On July 9, 2020, the Tennessee Capitol Commission voted 9–2 in favor of removing the bust from the Capitol building and relocating it to the Tennessee State Museum.

====2021====
Senator Joey Hensley (R-Hohenwald; also a member of the Sons of Confederate Veterans) filed a retaliatory bill, SB0600 on February 9, 2021, that if enacted into state law, would cancel the appointments of all 29 members of the Tennessee Historical Commission and create a revisionary Tennessee Historical Commission of 12 entirely new members with the governor of Tennessee, the House Speaker, and the Lt.

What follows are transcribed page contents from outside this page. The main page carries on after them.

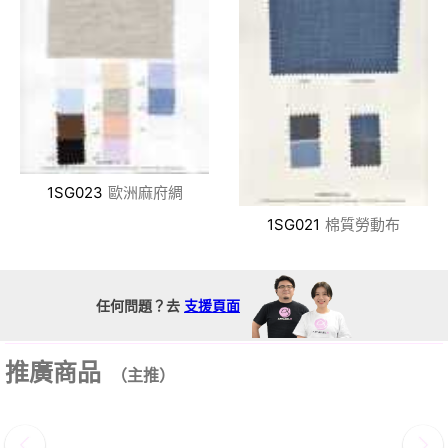
1SG023
歐洲麻府綢
1SG021
棉質勞動布
任何問題？去
支援頁面
推廣商品
（主推）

Governor each appointing four commission members. SB0600 was co-sponsored within the Tennessee Senate by Senators Janice Bowling (R-Tullahoma), Frank Niceley (R-Strawberry Plains), and Mark Pody (R-Lebanon).

Representative John Ragan (R-Oak Ridge) filed his House companion bill, HB1227, on February 11, 2021, and initially signed on Reps. Paul Sherrell (R-Sparta), Jay D. Reedy (R-Erin), Rusty Grills (R-Newbern), Jerry Sexton (R-Bean Station), Kent Calfee (R-Kingston), Todd Warner (R-Chapel Hill), and Clay Doggett (R-Pulaski) as prime co-sponsors of the House bill seeking to cancel out and revise the Tennessee Historical Commission membership.

Tennessee House Speaker Cameron Sexton (R-Crossville) and Lt. Gov. Randy McNally (R-Oak Ridge) in a February 26, 2021, letter to Tennessee Attorney General Herbert Slatery queried as to if the Tennessee Capitol Commission had the authority to seek permission from the Tennessee Historical Commission to remove the Nathan Bedford Forrest bust. McNally reportedly has been a vocal defender of displaying the Forrest bust at the second floor of the Tennessee General Assembly building.

Following the Tennessee Capitol Commission’s amended approval in 2020, the Tennessee Historical Commission voted 25–1 on March 17, 2021, after a five-hour meeting, to move the Nathan Bedford Forrest bust, along with two other busts, for public display at the nearby Tennessee State Museum. Governor Bill Lee (R) said this should be done as soon as possible.

On July 22, 2021, the state Building Commission voted 5–2 to give final approval to relocate the bust to the state museum. The bust was removed the following day. On July 27, 2021, the bust became part of a new exhibit at the Tennessee State Museum.